>“Here at Google, sometimes we just throw stuff together,” Dr. Norvig said, duri...

toast0 · on Dec 17, 2018

It's not necessarily low level optimization. You get better optimization results if you're willing to change things at all levels of the software stack (including user expectations); so it's really about understanding what's going on all the way down and all the way up.

As with all things, the way to get experience and knowledge is to try things. Take a look at some software that you use that does something slow, and try to make it faster; it's easier if you have the source available. Lots of applications these days are slow to start, and that's easy to time, and probably easy to bucket things into things that don't need to be done or things that can be done later. If you interact with any long data processing loops, those are often good choices for optimization as well.

This skill set is most employable for companies that have scale; when you have ten servers, being able to turn off one of them because of efficiency gains doesn't help that much; but it's nice to turn off ten percent of your 10,000 node cluster. It also leads to nice claims on resumes "made efficiency gain in X, leading to Y% cost savings on servers", and since you're likely to spend a bunch of time on a single issue, you'll be able to have a good discussion when it comes to 'discuss some of your interesting projects' in interviews.

The only downside is you'll be super frustrated about everyone else's software being slow. You'll likely gravitate towards classic games because they don't have load times; I hope you like pixel art. :D

nwsm · on Dec 17, 2018

There's a position like that in my company, open to new hires (only bachelor's needed). The goal is to optimize algorithms and data analysis models that run on our HPC cluster. It basically boils down to changing compiler settings and seeing what runs the fastest.

supahfly_remix · on Dec 17, 2018

Can you post a link (if there are no anonymity concerns)? Sounds like more fun than my current job.

EliRivers · on Dec 17, 2018

Amongst other things, know your hardware.

For example, you could read the C++ spec forwards and backwards for a year and know your data structure big O notation just as well, but they will never tell you that inserting into the middle of a vector is faster than inserting into the middle of a linked list in a great many common cases.

Sure, ideally you'd measure, but you need to have some idea of what options to even compare with your measurements.

IfOnlyYouKnew · on Dec 17, 2018

I may be missing something here, but your example seems to be a textbook case for big-O analysis. Writing in a vector is O(1), while linked list is O(n), isn’t it?

PeterisP · on Dec 18, 2018

It's about inserting in the middle of a vector, which requires to shift every element after that one (so, O(n)), and for a linked list it can be done by allocating a new element, which, if you have the pointer to the place where you want to insert, is O(1) - and really, just a few operations.

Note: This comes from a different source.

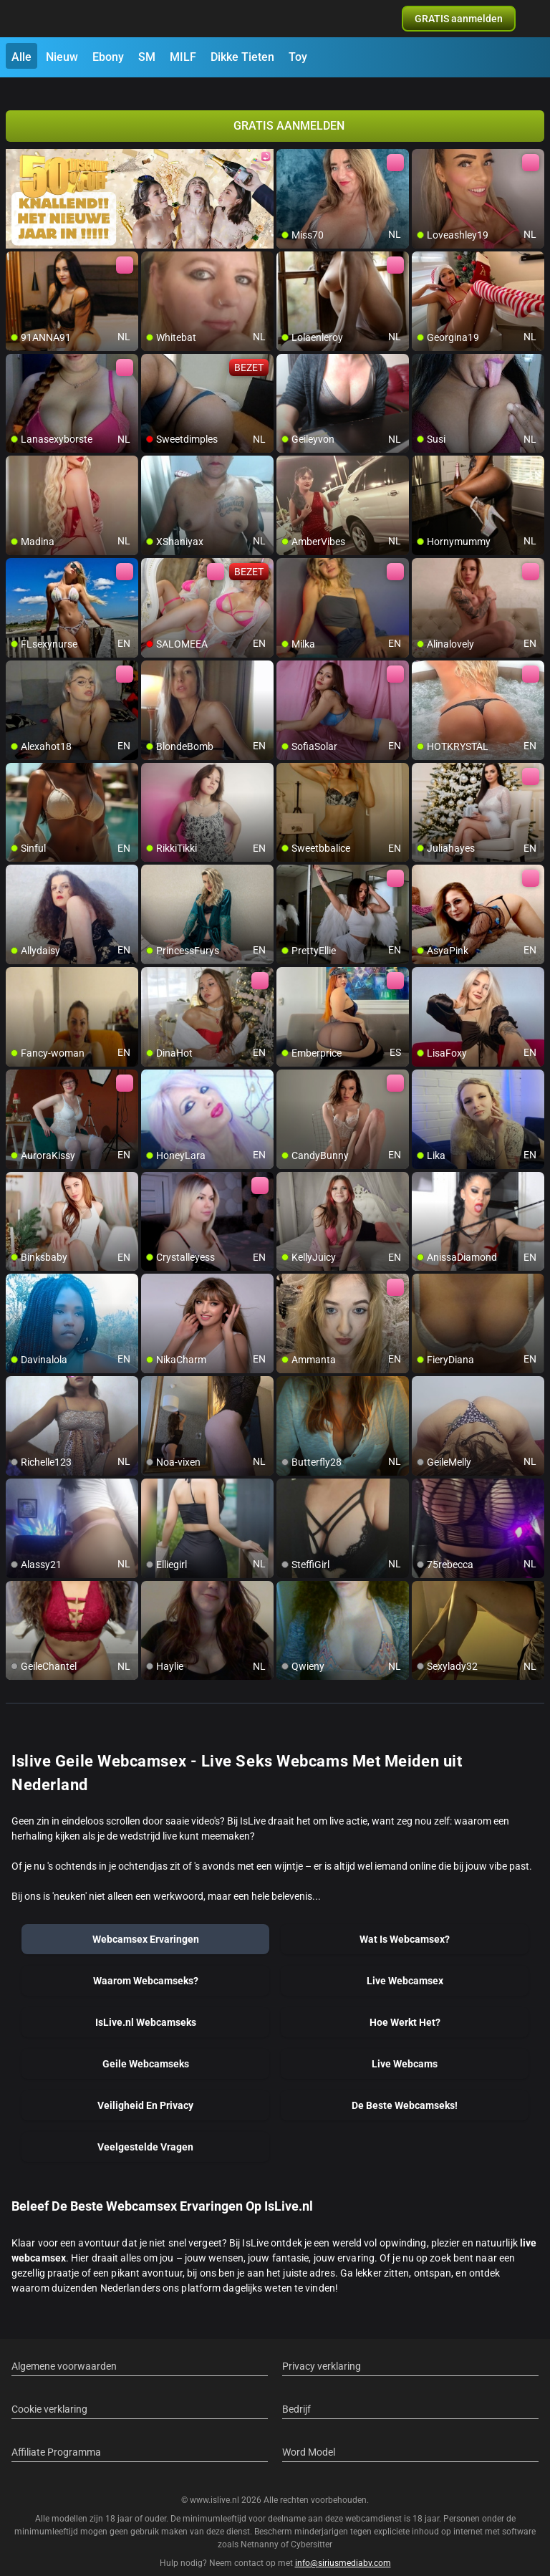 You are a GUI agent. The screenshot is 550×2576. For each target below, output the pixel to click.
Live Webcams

However, in practice, the O(n) operation will be faster - since doing a hundred reads and a hundred writes to shift a hundred numbers within a single cache line will be much faster than reading a single byte to an out-of-cache memory in the linked list case; the processor can do a lot while waiting for any new data from RAM.

jki275 · on Dec 17, 2018

Writing into a vector is O(n), writing into a LL is O(1), assuming you have an iterator to the location to write to. If you don't, then it becomes O(n), and writing into a vector can be O(1) if you're writing to the end.

C++ stl, LL appending is always O(1) and writing into a vector is O(n). There are plenty of caveats to this and the documentation should be referenced.

He's right btw that insert into a vector is generally faster in the C++ stl than insert into a LL. I don't recall off the top of my head why that is, just remember it's the case.

manfredo · on Dec 17, 2018

Data locality is a big reason. Sure, it's O(N) writes, but those writes are neatly lined up in such a way that the likelihood of a cache miss is low. As opposed to a linked list, where just traversing to the middle may entail multiple round trips to main memory.

jki275 · on Dec 18, 2018

Yeah -- O(1) and O(n) are definitely simplifications and never tell the whole story.

tdsamardzhiev · on Dec 18, 2018

It's not strictly related to C++ and/or STL. This is how computers work nowadays.

jki275 · on Dec 18, 2018

Well, my comments were specifically based on C++ and the STL. There are so many implementations that one has to define the discussion.

gamegoblin · on Dec 17, 2018

Working in any of the big cloud services (AWS, Azure, GCP) will involve this sort of work. Some services probably have more interesting scaling problems than others. (e.g. I bet AWS DynamoDB is more interesting than AWS CloudTrail).

chrisweekly · on Dec 17, 2018

SRE (Site Reliability Engineer) is one such track.